Cut to 2007. I'm living in Los Angeles for several years at this point and I decide that I want to organize some kind of charitable event -- to feel more connected with where I live. This organization Art Share, a non-profit in Downtown LA, offers free arts classes to inner city kids. They are doing for kids exactly what I was seeking out as a teen. (In fairness my parents would have supported almost any creative endeavor I pursued, but the fact is I simply spent far more time at school.) They'd get my charity.

So I wanted to do something arts-related. I'd always known that my life would somehow be in the arts, and this was the best way to give back to the community.
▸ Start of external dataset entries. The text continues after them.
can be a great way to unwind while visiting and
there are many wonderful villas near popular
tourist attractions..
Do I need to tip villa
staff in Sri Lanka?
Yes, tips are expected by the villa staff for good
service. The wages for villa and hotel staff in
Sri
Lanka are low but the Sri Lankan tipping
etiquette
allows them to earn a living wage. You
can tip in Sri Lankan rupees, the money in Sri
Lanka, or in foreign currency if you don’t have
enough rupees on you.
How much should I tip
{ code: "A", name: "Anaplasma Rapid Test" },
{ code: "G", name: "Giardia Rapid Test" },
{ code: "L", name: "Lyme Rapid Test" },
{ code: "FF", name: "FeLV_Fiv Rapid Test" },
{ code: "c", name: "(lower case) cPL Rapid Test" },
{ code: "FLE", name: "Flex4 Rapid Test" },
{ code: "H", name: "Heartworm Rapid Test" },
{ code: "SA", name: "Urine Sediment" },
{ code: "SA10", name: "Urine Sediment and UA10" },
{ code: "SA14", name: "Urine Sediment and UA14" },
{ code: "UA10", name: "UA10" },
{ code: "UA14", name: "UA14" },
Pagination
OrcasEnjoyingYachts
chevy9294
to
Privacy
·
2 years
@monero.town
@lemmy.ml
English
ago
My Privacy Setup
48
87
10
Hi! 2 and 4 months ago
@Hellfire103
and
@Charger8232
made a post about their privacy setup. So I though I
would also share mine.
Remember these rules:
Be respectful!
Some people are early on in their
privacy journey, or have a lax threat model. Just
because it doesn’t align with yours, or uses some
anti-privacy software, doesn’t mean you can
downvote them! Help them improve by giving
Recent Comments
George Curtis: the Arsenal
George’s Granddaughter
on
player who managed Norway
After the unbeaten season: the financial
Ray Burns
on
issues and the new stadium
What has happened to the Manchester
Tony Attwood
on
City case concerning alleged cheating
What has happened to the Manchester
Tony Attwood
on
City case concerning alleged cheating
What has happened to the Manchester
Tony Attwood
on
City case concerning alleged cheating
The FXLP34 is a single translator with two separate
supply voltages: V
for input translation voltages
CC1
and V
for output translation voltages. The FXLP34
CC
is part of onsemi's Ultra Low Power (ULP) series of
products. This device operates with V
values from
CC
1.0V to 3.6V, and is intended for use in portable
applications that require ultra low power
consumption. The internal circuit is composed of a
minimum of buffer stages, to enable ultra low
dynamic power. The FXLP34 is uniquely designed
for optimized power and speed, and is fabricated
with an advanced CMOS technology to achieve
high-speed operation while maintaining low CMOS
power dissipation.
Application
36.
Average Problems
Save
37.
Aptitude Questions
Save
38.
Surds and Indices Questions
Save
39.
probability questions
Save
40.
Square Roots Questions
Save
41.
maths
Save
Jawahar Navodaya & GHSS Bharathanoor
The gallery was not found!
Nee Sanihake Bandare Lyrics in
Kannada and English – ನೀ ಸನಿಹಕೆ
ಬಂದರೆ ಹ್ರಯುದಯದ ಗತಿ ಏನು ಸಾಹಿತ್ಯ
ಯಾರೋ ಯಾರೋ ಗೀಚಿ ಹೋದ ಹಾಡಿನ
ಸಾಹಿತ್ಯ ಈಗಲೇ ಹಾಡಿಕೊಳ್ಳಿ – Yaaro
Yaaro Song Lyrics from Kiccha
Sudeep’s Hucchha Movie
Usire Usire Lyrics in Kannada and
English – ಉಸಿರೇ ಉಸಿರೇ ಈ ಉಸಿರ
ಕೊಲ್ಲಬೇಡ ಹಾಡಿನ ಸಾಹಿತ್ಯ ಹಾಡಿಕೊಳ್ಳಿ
I thought, I'd organize a concert, and get some local bands on board for a show. Then it occurred to me: What if I organize a Fugazi tribute? My most inspiring band could be used to build a night about inspiration. It was the perfect fit. And it turned out I wasn't the only one who thought so: Members of bands like Hole, Fishbone, Tribe 8, Shudder to Think, amongst others, signed up for this. They signed up to help raise money so that more kids could boldly and confidently explore self-expression. I didn't know any of these people and they all answered my calls. To top it off Guy Picciotto, the lead singer of Fugazi himself, emailed his blessings and joy in lending his name to such a good cause. Everyone across the board saw the importance in this endeavor.

The night was a total hit, we raised tons of money, I got to hear great renditions of my favorite tracks, and I got to proudly sing. Success.
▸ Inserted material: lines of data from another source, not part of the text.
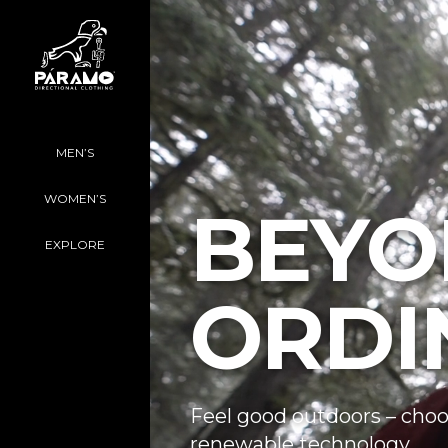
MEN’S
WOMEN’S
BEYO
EXPLORE
ORDI
Feel good outdoors – choo
renewable technology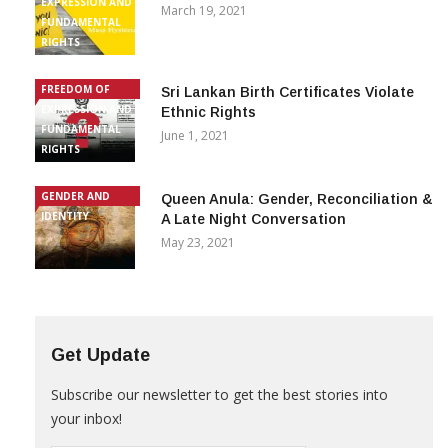
EXPRESSION AND
March 19, 2021
FUNDAMENTAL
RIGHTS
FREEDOM OF
Sri Lankan Birth Certificates Violate
EXPRESSION AND
Ethnic Rights
FUNDAMENTAL
June 1, 2021
RIGHTS
GENDER AND
Queen Anula: Gender, Reconciliation &
IDENTITY
A Late Night Conversation
May 23, 2021
Get Update
Subscribe our newsletter to get the best stories into
your inbox!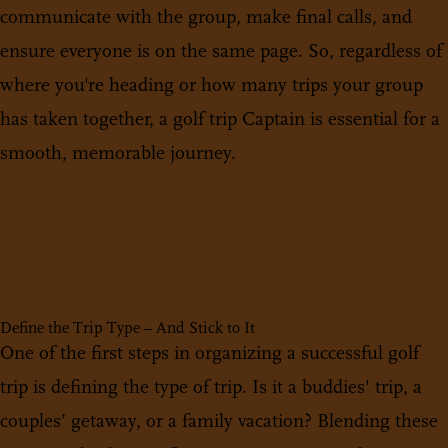
communicate with the group, make final calls, and
ensure everyone is on the same page. So, regardless of
where you're heading or how many trips your group
has taken together, a golf trip Captain is essential for a
smooth, memorable journey.
Define the Trip Type – And Stick to It
One of the first steps in organizing a successful golf
trip is defining the type of trip. Is it a buddies' trip, a
couples’ getaway, or a family vacation? Blending these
One day months later I was sitting on the couch with my girlfriend and she asked, 'Why don't you just start your own band?' The simple question just hung in the air. And she had a great point. Why did it take me so long to finally pursue music? It was in that moment, after organizing and performing at this fundraiser that I realized I could do it. I had already begun to create my own Fugazi. Shortly thereafter my bandmate asked me to form a band with him. After some hesitation and residual fear, I said yes. I've never looked back or regretted one second. Today Rick and I get to be each other's supportive teachers, and it's pretty harmonious.
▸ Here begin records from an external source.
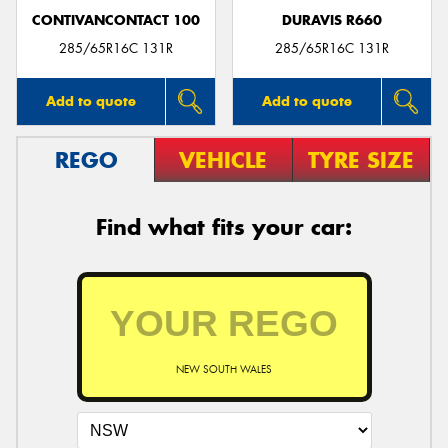
CONTIVANCONTACT 100
DURAVIS R660
285/65R16C 131R
285/65R16C 131R
Add to quote
Add to quote
REGO
VEHICLE
TYRE SIZE
Find what fits your car:
NEW SOUTH WALES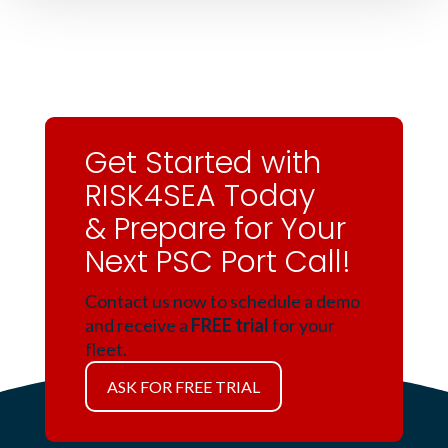
Get Started with
RISK4SEA Today
& Prepare for Your
Next PSC Port Call!
Contact us now to schedule a demo
and receive a
FREE trial
for your
fleet.
ASK FOR FREE TRIAL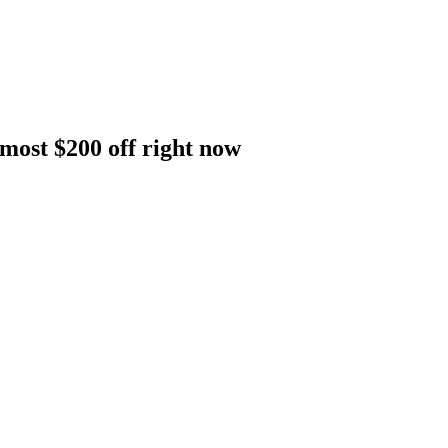
lmost $200 off right now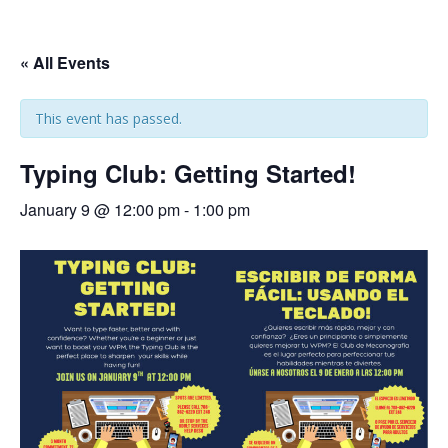
« All Events
This event has passed.
Typing Club: Getting Started!
January 9 @ 12:00 pm
-
1:00 pm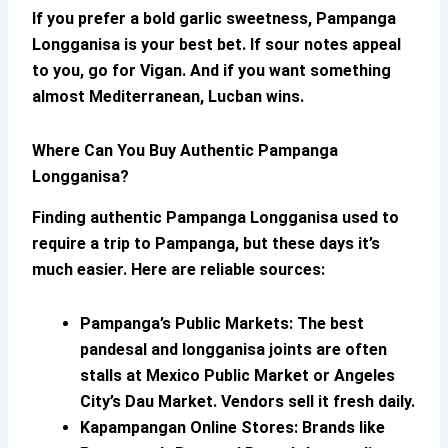
If you prefer a bold garlic sweetness,
Pampanga
Longganisa
is your best bet. If sour notes appeal
to you, go for Vigan. And if you want something
almost Mediterranean, Lucban wins.
Where Can You Buy Authentic
Pampanga
Longganisa
?
Finding
authentic
Pampanga Longganisa
used to
require a trip to Pampanga, but these days it’s
much easier. Here are reliable sources:
Pampanga’s Public Markets:
The best
pandesal and longganisa joints are often
stalls at Mexico Public Market or Angeles
City’s Dau Market. Vendors sell it fresh daily.
Kapampangan Online Stores:
Brands like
But why do the arts get cut first when for some kids it's the most crucial part of their education? It took me forever to learn confidence but I think if everyone's taught that they can create -- they just might. Lady Gaga says that "Born this Way" is "about being yourself, and loving who you are and being proud." I agree and will go one step further to say that it is the responsibility of mentors and teachers to nurture this in young people. The girlfriend who suggested I start a band had one teacher in high school who championed her through her struggles with traditional classes by allowing her to submit all her homework as short videos. She graduated with honors and went on to become an Emmy award-winning editor. Fugazi made great music but they also taught me that anything is possible -- if I believed in my art and I applied myself. Just because it took me over 15 years to pursue being in a band doesn't mean I'm not doing it for the 15-year-old in me. She is finally singing and maybe, just maybe, another 15-year-old will hear me sing and get courage to use her brain, her hands, or her body to express something creative and empowering.